EXERCISE DETAILS >>
Please return every line of the records below that contains the word "конца".

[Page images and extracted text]
▬▬▬▬▬▬▬▬▬▬
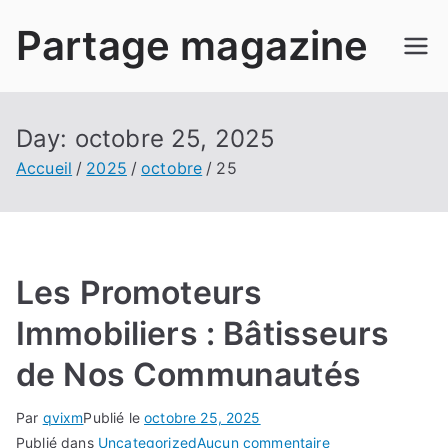
Aller
Partage magazine
au
contenu
Day:
octobre 25, 2025
Accueil
2025
octobre
25
Les Promoteurs
Immobiliers : Bâtisseurs
de Nos Communautés
Par
qvixm
Publié le
octobre 25, 2025
sur
Publié dans
Uncategorized
Aucun commentaire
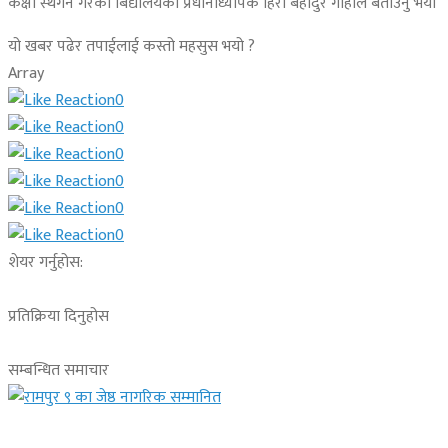
कक्षा स्थगन गरेको बिद्यालयका प्रधानाध्यापक हिरा बहादुर गाहाले बताउनु भयो
यो खबर पढेर तपाईलाई कस्तो महसुस भयो ?
Array
0
0
0
0
0
0
शेयर गर्नुहोस:
प्रतिक्रिया दिनुहोस
सम्बन्धित समाचार
लुम्बिनी प्रदेश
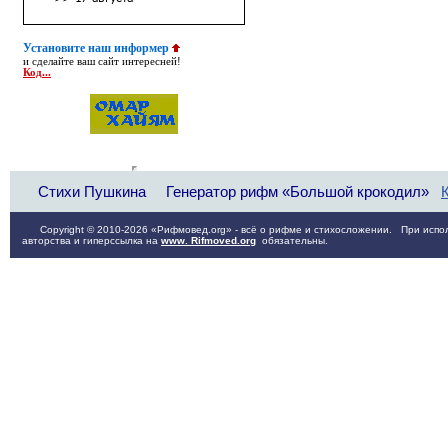
Установите наш информер
и сделайте ваш сайт интересней!
Код...
Стихи Пушкина
Генератор рифм «Большой крокодил»
Copyright © 2010-2026 «Рифмовед.org» - всё о рифме и стихосложении. При испол
авторства и гиперссылка на
www. Rifmoved.org
обязательны.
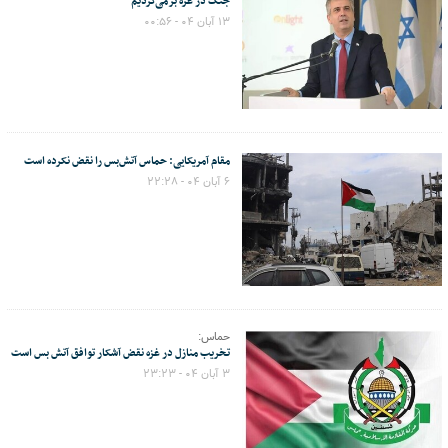
جنگ در غزه برمی‌گردیم
۱۳ آبان ۰۴ - ۰۰:۵۶
مقام آمریکایی: حماس آتش‌بس را نقض نکرده است
۶ آبان ۰۴ - ۲۲:۲۸
حماس:
تخریب منازل در غزه نقض آشکار توافق آتش بس است
۳ آبان ۰۴ - ۲۳:۲۳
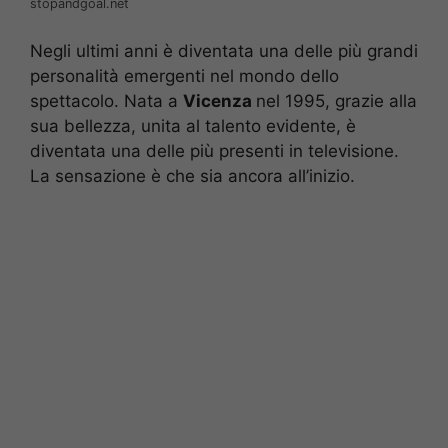
stopandgoal.net
Negli ultimi anni è diventata una delle più grandi
personalità emergenti nel mondo dello
spettacolo. Nata a
Vicenza
nel 1995, grazie alla
sua bellezza, unita al talento evidente, è
diventata una delle più presenti in televisione.
La sensazione è che sia ancora all’inizio.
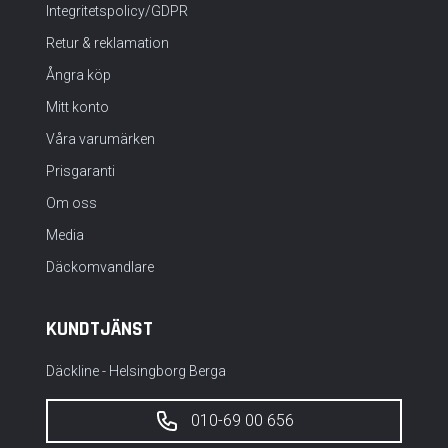
Integritetspolicy/GDPR
Retur & reklamation
Ångra köp
Mitt konto
Våra varumärken
Prisgaranti
Om oss
Media
Däckomvandlare
KUNDTJÄNST
Däckline - Helsingborg Berga
010-69 00 656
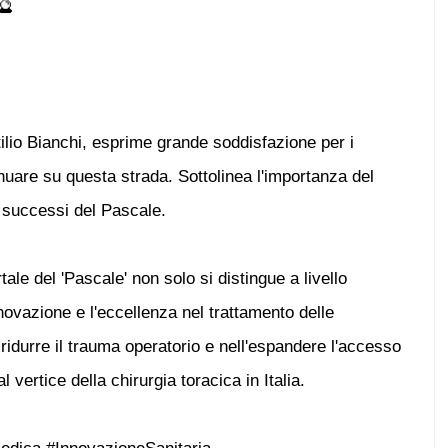
🔮
ttilio Bianchi, esprime grande soddisfazione per i
tinuare su questa strada. Sottolinea l'importanza del
 successi del Pascale.
ale del 'Pascale' non solo si distingue a livello
ovazione e l'eccellenza nel trattamento delle
idurre il trauma operatorio e nell'espandere l'accesso
l vertice della chirurgia toracica in Italia.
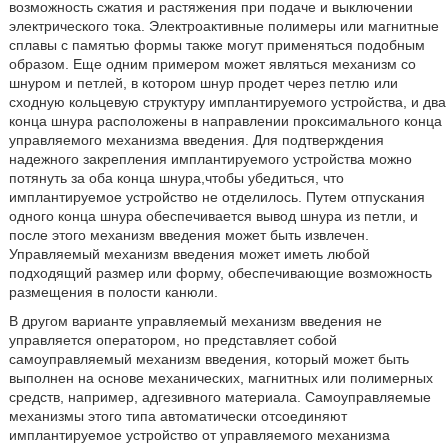
возможность сжатия и растяжения при подаче и выключении
электрического тока. Электроактивные полимеры или магнитные
сплавы с памятью формы также могут применяться подобным
образом. Еще одним примером может являться механизм со
шнуром и петлей, в котором шнур продет через петлю или
сходную кольцевую структуру имплантируемого устройства, и два
конца шнура расположены в направлении проксимального конца
управляемого механизма введения. Для подтверждения
надежного закрепления имплантируемого устройства можно
потянуть за оба конца шнура,чтобы убедиться, что
имплантируемое устройство не отделилось. Путем отпускания
одного конца шнура обеспечивается вывод шнура из петли, и
после этого механизм введения может быть извлечен.
Управляемый механизм введения может иметь любой
подходящий размер или форму, обеспечивающие возможность
размещения в полости канюли.
В другом варианте управляемый механизм введения не
управляется оператором, но представляет собой
самоуправляемый механизм введения, который может быть
выполнен на основе механических, магнитных или полимерных
средств, например, адгезивного материала. Самоуправляемые
механизмы этого типа автоматически отсоединяют
имплантируемое устройство от управляемого механизма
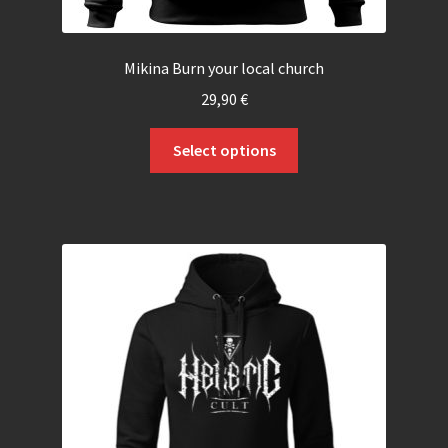
Mikina Burn your local church
29,90
€
Select options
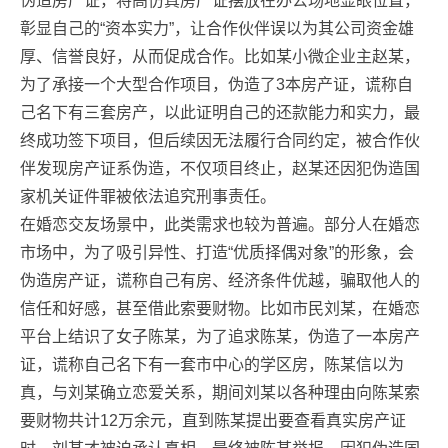
伪造房产证，将高仿真房产证摆放在办公场地显眼位置，
彰显自己的“资本实力”，让合作伙伴误以为其公司资金雄
厚、信誉良好，从而促成合作。比如某小微企业主赵某，
为了承接一个大型合作项目，伪造了3本房产证，谎称自
己名下有三套房产，以此证明自己的还款能力和实力，最
终成功签下项目，但后续因无法履行合同约定，被合作伙
伴发现房产证系伪造，不仅项目终止，赵某还因犯伪造国
家机关证件罪被依法追究刑事责任。
在婚恋交友场景中，此类需求也较为普遍。部分人在婚恋
市场中，为了吸引异性、打造“优质择偶对象”的形象，会
伪造房产证，谎称自己有房、经济条件优越，骗取他人的
信任和好感，甚至借此索要财物。比如市民刘某，在婚恋
平台上结识了女子陈某，为了追求陈某，伪造了一本房产
证，谎称自己名下有一套市中心的学区房，陈某信以为
真，与刘某确立恋爱关系，期间刘某以各种理由向陈某索
要财物共计12万余元，直到陈某提出要查看真实房产证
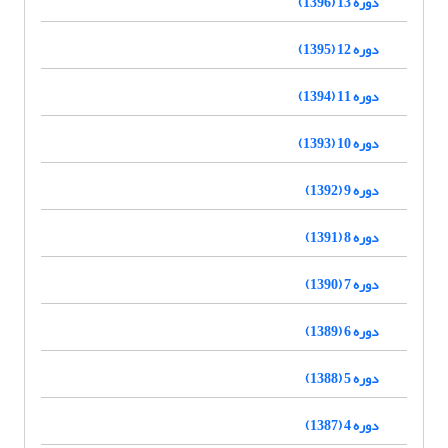
دوره 13 (1396)
دوره 12 (1395)
دوره 11 (1394)
دوره 10 (1393)
دوره 9 (1392)
دوره 8 (1391)
دوره 7 (1390)
دوره 6 (1389)
دوره 5 (1388)
دوره 4 (1387)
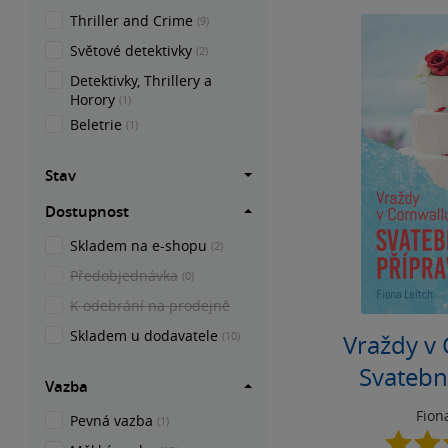
Thriller and Crime
(9)
Světové detektivky
(2)
Detektivky, Thrillery a
Horory
(1)
Beletrie
(1)
Stav
Dostupnost
Skladem na e-shopu
(2)
Předobjednávka
(0)
K odebrání na prodejně
Skladem u dodavatele
(10)
Vraždy v 
Svatebn
Vazba
Fion
Pevná vazba
(1)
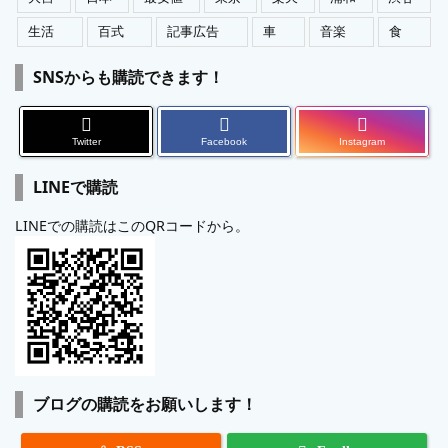
生活
百式
記事広告
車
音楽
食
SNSからも購読できます！
Twitter
Facebook
Instagram
LINEで購読
LINEでの購読はこのQRコードから。
ブログの購読をお願いします！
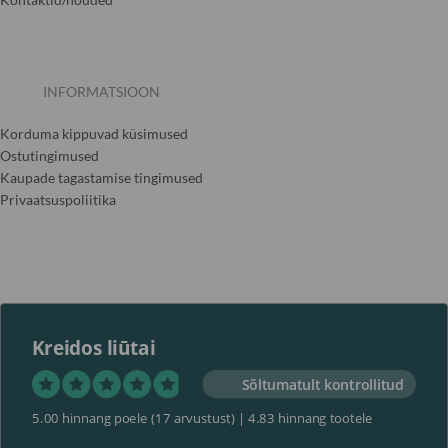
INFORMATSIOON
Korduma kippuvad küsimused
Ostutingimused
Kaupade tagastamise tingimused
Privaatsuspoliitika
Kreidos liūtai
Sõltumatult kontrollitud
5.00 hinnang poele
(17 arvustust)
|
4.83 hinnang tootele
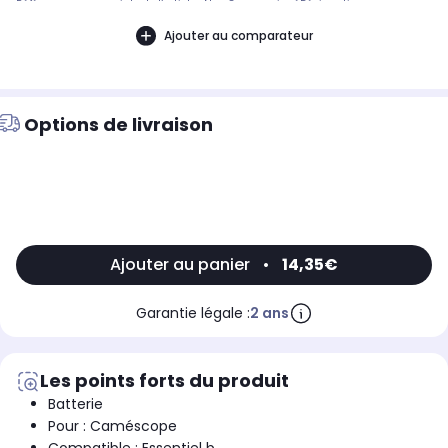
Référence commerciale de l’article : Non CommuniquéDésignation
commerciale des modèles compatibles :CAMERA SPORT ESSENTIELB
B'XTREM9000482
Ajouter au comparateur
Options de livraison
Ajouter au panier
•
14,35€
Garantie légale :
2 ans
Les points forts du produit
Batterie
Pour : Caméscope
▬▬▬▬▬▬▬▬▬▬
PROBLEM SOLUTION >>
конца шнура расположены в направлении проксимального конца
потянуть за оба конца шнура,чтобы убедиться, что
одного конца шнура обеспечивается вывод шнура из петли, и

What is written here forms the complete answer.